Friday, July 24, 2009

Gates and Police Power

I had an epiphany last night while thinking about responses to the Gates case.

To preface, I've been talking about it on an online forum with several male Republicans in my town. All of them have in the past shown extreme concern about abuses of state power (IOW, they frequently complain about Obama being a fascist or a socialist).

This concern is reflected in the posts of older white male Republicans across the country. You can read their comments on blog posts and online articles, and you know what their political views are.

What strikes me is that these men normally come across as libertarian and anti-state. Via Alicublog I found this entry by Jonah Goldberg:

conservatives, like Americans generally, are of two views when it comes to cops. One side is inclined to distrust them, see them as potential abusers of authority — mere men with badges and guns. Another side is deferential to police. That is not to say they condone abuse or sanction cops being above the law. But they give cops the benefit of the doubt for a host of reasons.

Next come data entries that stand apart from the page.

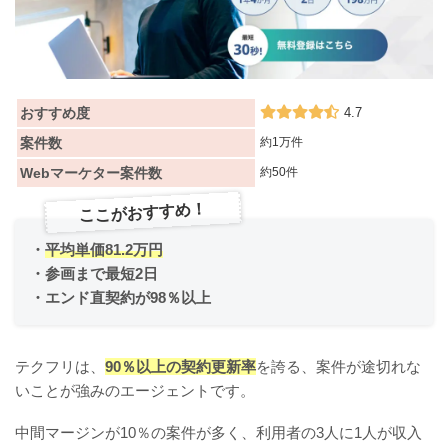
おすすめ度
4.7
案件数
約1万件
Webマーケター案件数
約50件
ここがおすすめ！
・
平均単価81.2万円
・参画まで最短2日
・エンド直契約が98％以上
テクフリは、
90％以上の契約更新率
を誇る、案件が途切れな
いことが強みのエージェントです。
中間マージンが10％の案件が多く、利用者の3人に1人が収入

Here's my epiphany: I look at those conservatives who distrust cops, and I see their anger at Gates. And I realize what the deal is.

They're angry because Gates did what they WISH they could do but are too afraid to: he challenged the police for invading his home. Older conservative men bluster all the time about "the state" abusing its power, coming into our homes. I had an argument yesterday with a fire fighter who was complaining that Obama's health care reform would be a "violation of the 4th Amendment"! LOL! I'm still trying to figure out that one.

This is just another version of the Yellow Elephants. These are the men who define manhood a certain way, assert their support for this construction of manhood, then fail to live up to it themselves.

It has to gall the crap out of them that an older physically disabled black man asserted the very rights they demand on a regular basis. They dream of exerting their power as citizens, the right to control their territory (their homes). But they defer to police authority because they fear the consequences.

And here's Gates, who talked back, demanded badge numbers, asserted his civil rights to be in his own house, expressed anger--all the things they wish they could have done in a similar situation.

But to assert that he acted legitimately, that he acted the way they wish they could? That would mean that a black man was a better man than they could ever be.

And we can't have that, can we?

1 comment:

Laura said...

Interesting take, and not one I'd seen yet. My husband and I are going back and forth on this issue. He's siding with the cops while I'm suggesting the cops were wrong. Actually, I see blame on both sides. It is possible that both overreacted. The cops, however, being the ones with the handcuffs and therefore, the power, won.